Given data:
* * * * * * * * *

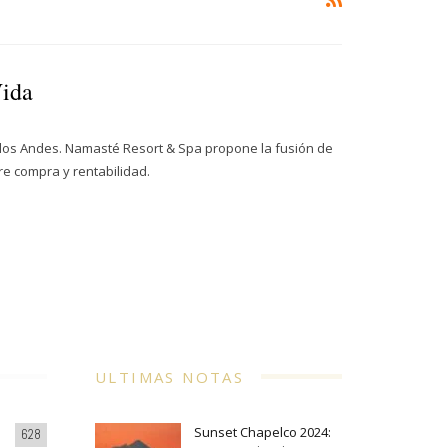
Vida
los Andes. Namasté Resort & Spa propone la fusión de
re compra y rentabilidad.
ULTIMAS NOTAS
Sunset Chapelco 2024:
628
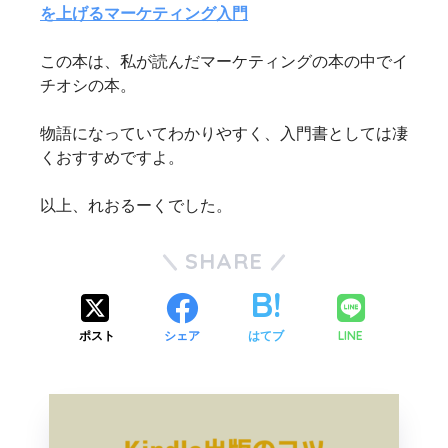
を上げるマーケティング入門
この本は、私が読んだマーケティングの本の中でイ
チオシの本。
物語になっていてわかりやすく、入門書としては凄
くおすすめですよ。
以上、れおるーくでした。
SHARE
LINE
ポスト
シェア
はてブ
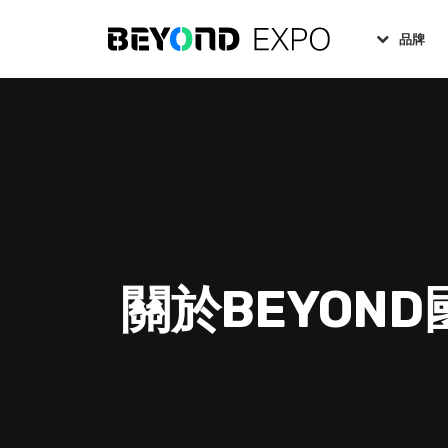
品牌
關於BEYON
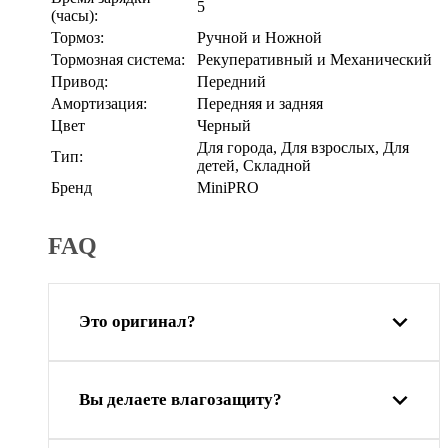
5
(часы):
Тормоз:
Ручной и Ножной
Тормозная система:
Рекуперативный и Механический
Привод:
Передний
Амортизация:
Передняя и задняя
Цвет
Черный
Для города, Для взрослых, Для
Тип:
детей, Складной
Бренд
MiniPRO
FAQ
Это оригинал?
Вы делаете влагозащиту?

* * * * * * * * *

Exercise: Each line, starting with the one that holds "Ручной и Ножной" and ending with the last line of the listing, is to be restated exactly.

Answer to this problem:
Ручной и Ножной
Тормозная система:
Рекуперативный и Механический
Привод:
Передний
Амортизация:
Передняя и задняя
Цвет
Черный
Для города, Для взрослых, Для
Тип:
детей, Складной
Бренд
MiniPRO
FAQ
Это оригинал?
Вы делаете влагозащиту?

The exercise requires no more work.